Bernardo Oliveira é professor de Filosofia e atualmente cursa pós-doutorado no IFCS/UFRJ. Talvez o leitor possa achar que é isso que faz a diferença. Faz, mas é a bagagem cultural que serve de ignição pra seu poderio teórico funcionar a favor dos seus textos.

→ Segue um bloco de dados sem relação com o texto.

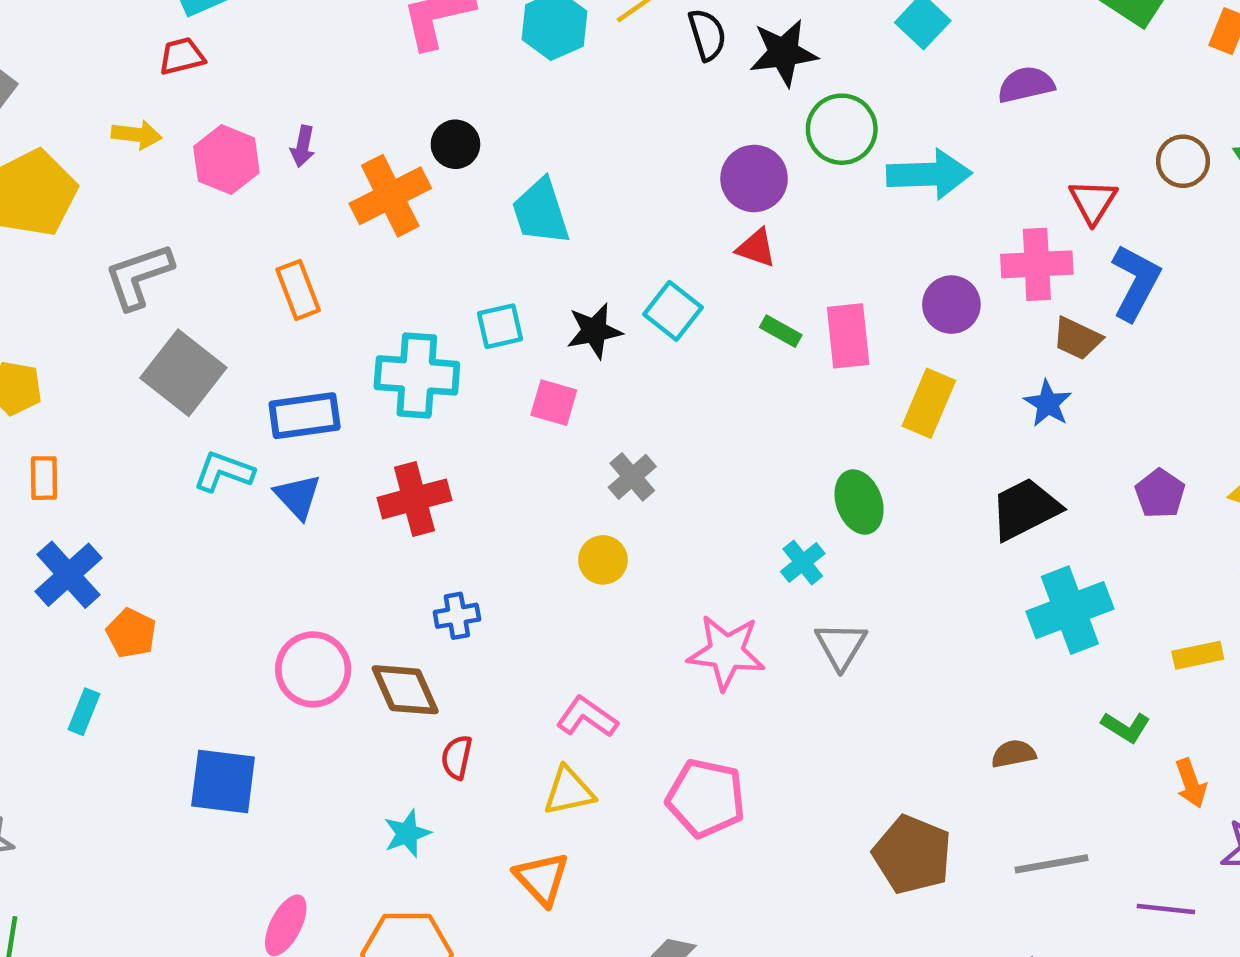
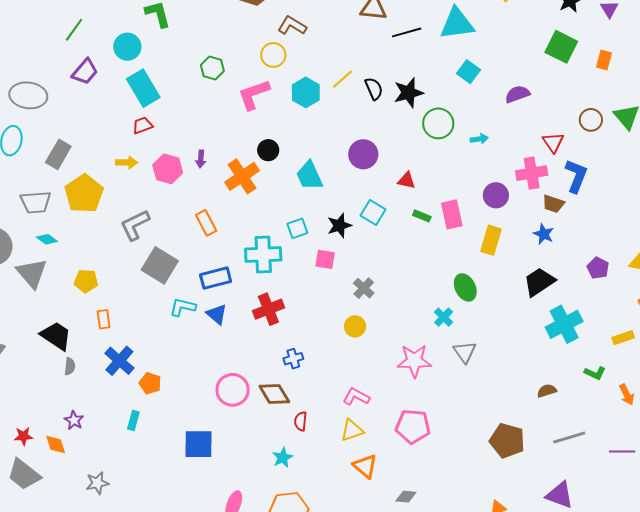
cyan arrow: (929, 174) -> (479, 139), size x0.5
purple circle: (754, 178) -> (363, 154), moved
orange triangle: (542, 879) -> (365, 466), moved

E, obviamente, o talento pra transpor tudo em letras e linearidade.
Mas Bernardo é ativo em outras frentes também: foi da banda carioca Zumbi do Mato; já escreveu pro blogue Camarilha dos Quatro, pra edição portuguesa da FACT, publicou artigos sobre música, cinema e cultura em revistas (Filme Cultura), jornal (Diário do Nordeste) e blogues (Blog do IMS, Fita Bruta, +Soma); e agora prepara um livro sobre Tom Zé.
Pra essa edição de “Os Discos da Vida”, Bernardo elucida como formou sua estrada do gosto, do prazer musical, e acrescenta nos textos um tanto da habilidade que se encontra no Matéria. No final, é provável que você exclame: “que lista!”.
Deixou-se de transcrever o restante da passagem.